Work task:
Reproduce all the lines below exactly and omit the images.

[Dataset entries]

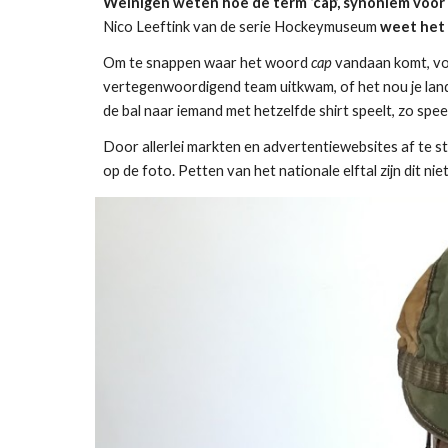
Weinigen weten hoe de term ‘cap’, synoniem voor 
Nico Leeftink van de serie Hockeymuseum
 weet het 
Om te snappen waar het woord 
cap
 vandaan komt, vol
vertegenwoordigend team uitkwam, of het nou je land, j
de bal naar iemand met hetzelfde shirt speelt, zo spee
Door allerlei markten en advertentiewebsites af te str
op de foto. Petten van het nationale elftal zijn dit ni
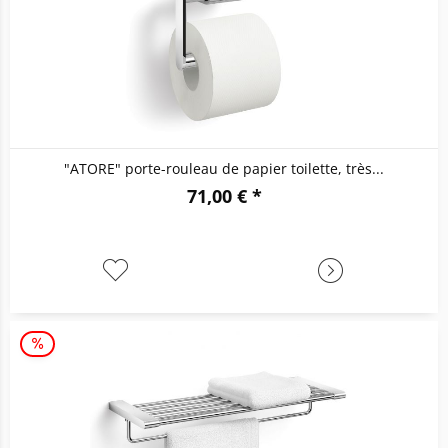
"ATORE" porte-rouleau de papier toilette, très...
71,00 € *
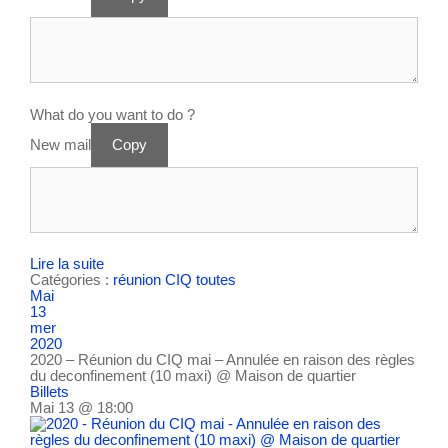
What do you want to do ?
New mail
Copy
Lire la suite
Catégories :
réunion CIQ
toutes
Mai
13
mer
2020
2020 – Réunion du CIQ mai – Annulée en raison des règles
du deconfinement (10 maxi)
@ Maison de quartier
Billets
Mai 13 @ 18:00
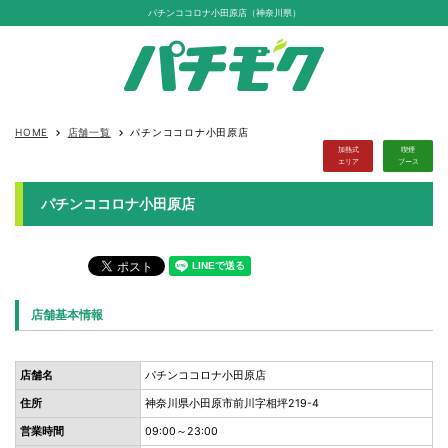
パチンココロナ小田原店（神奈川県）
HOME
店舗一覧
パチンココロナ小田原店
keyboard_arrow_right
keyboard_arrow_right
加熱式
喫煙
エリア
ブース
パチンココロナ小田原店
店舗基本情報
店舗名
パチンココロナ小田原店
住所
神奈川県小田原市前川字相坪219-4
営業時間
09:00～23:00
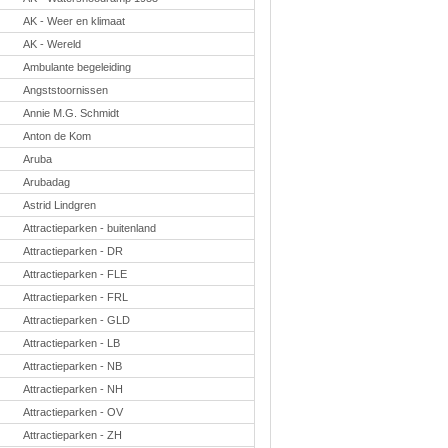
Taal en lezen
AK - Weer en klimaat
Techniek
Verkeer
AK - Wereld
Ambulante begeleiding
Onderwerpen
Angststoornissen
Afscheidsmusicals
2026
Annie M.G. Schmidt
Apps en tablets
Anton de Kom
Carnaval
Downloads
Aruba
basisonderwijs
Arubadag
Herfst
IB
Astrid Lindgren
ICT
Attractieparken - buitenland
Internetopdrachten
Kerstmis
Attractieparken - DR
Kinder-/Jeugdboeken
Attractieparken - FLE
Kleurplaten
Koningsdag
Attractieparken - FRL
Lente
Attractieparken - GLD
Methoden
Attractieparken - LB
Onderbouw PO
Onderwijssystemen
Attractieparken - NB
Ouders
Attractieparken - NH
Pasen
Passend onderwijs
Attractieparken - OV
Rekenwerkbladen
Attractieparken - ZH
Scheikunde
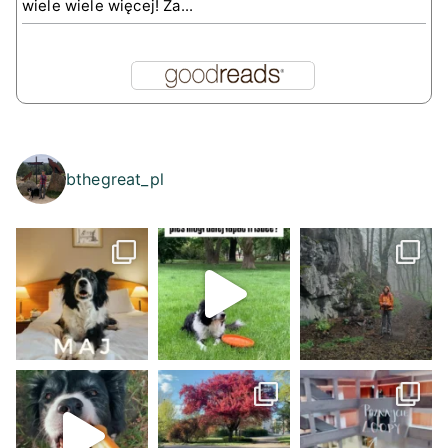
wiele wiele więcej! Za...
bthegreat_pl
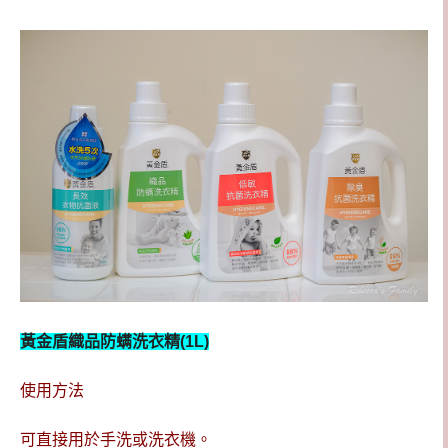
黃金盾織品防螨洗衣精(1L)
使用方法
可直接用於手洗或洗衣機。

Answer section:
Weinigen weten hoe de term ‘cap’, synoniem voor 
Nico Leeftink van de serie Hockeymuseum
 weet het 
Om te snappen waar het woord 
cap
 vandaan komt, vol
vertegenwoordigend team uitkwam, of het nou je land, j
de bal naar iemand met hetzelfde shirt speelt, zo spee
Door allerlei markten en advertentiewebsites af te str
op de foto. Petten van het nationale elftal zijn dit ni
"ATORE" porte-rouleau de papier toilette, très...
71,00 € *
What do you want to do ?
New mail
Copy
Lire la suite
Catégories :
réunion CIQ
toutes
Mai
13
mer
2020
2020 – Réunion du CIQ mai – Annulée en raison des règles
du deconfinement (10 maxi)
@ Maison de quartier
Billets
Mai 13 @ 18:00
パチンココロナ小田原店（神奈川県）
HOME
店舗一覧
パチンココロナ小田原店
keyboard_arrow_right
keyboard_arrow_right
加熱式
喫煙
エリア
ブース
パチンココロナ小田原店
店舗基本情報
店舗名
パチンココロナ小田原店
住所
神奈川県小田原市前川字相坪219-4
営業時間
09:00～23:00
Taal en lezen
AK - Weer en klimaat
Techniek
Verkeer
AK - Wereld
Ambulante begeleiding
Onderwerpen
Angststoornissen
Afscheidsmusicals
2026
Annie M.G. Schmidt
Apps en tablets
Anton de Kom
Carnaval
Downloads
Aruba
basisonderwijs
Arubadag
Herfst
IB
Astrid Lindgren
ICT
Attractieparken - buitenland
Internetopdrachten
Kerstmis
Attractieparken - DR
Kinder-/Jeugdboeken
Attractieparken - FLE
Kleurplaten
Koningsdag
Attractieparken - FRL
Lente
Attractieparken - GLD
Methoden
Attractieparken - LB
Onderbouw PO
Onderwijssystemen
Attractieparken - NB
Ouders
Attractieparken - NH
Pasen
Passend onderwijs
Attractieparken - OV
Rekenwerkbladen
Attractieparken - ZH
Scheikunde
wiele wiele więcej! Za...
bthegreat_pl
黃金盾織品防螨洗衣精(1L)
使用方法
可直接用於手洗或洗衣機。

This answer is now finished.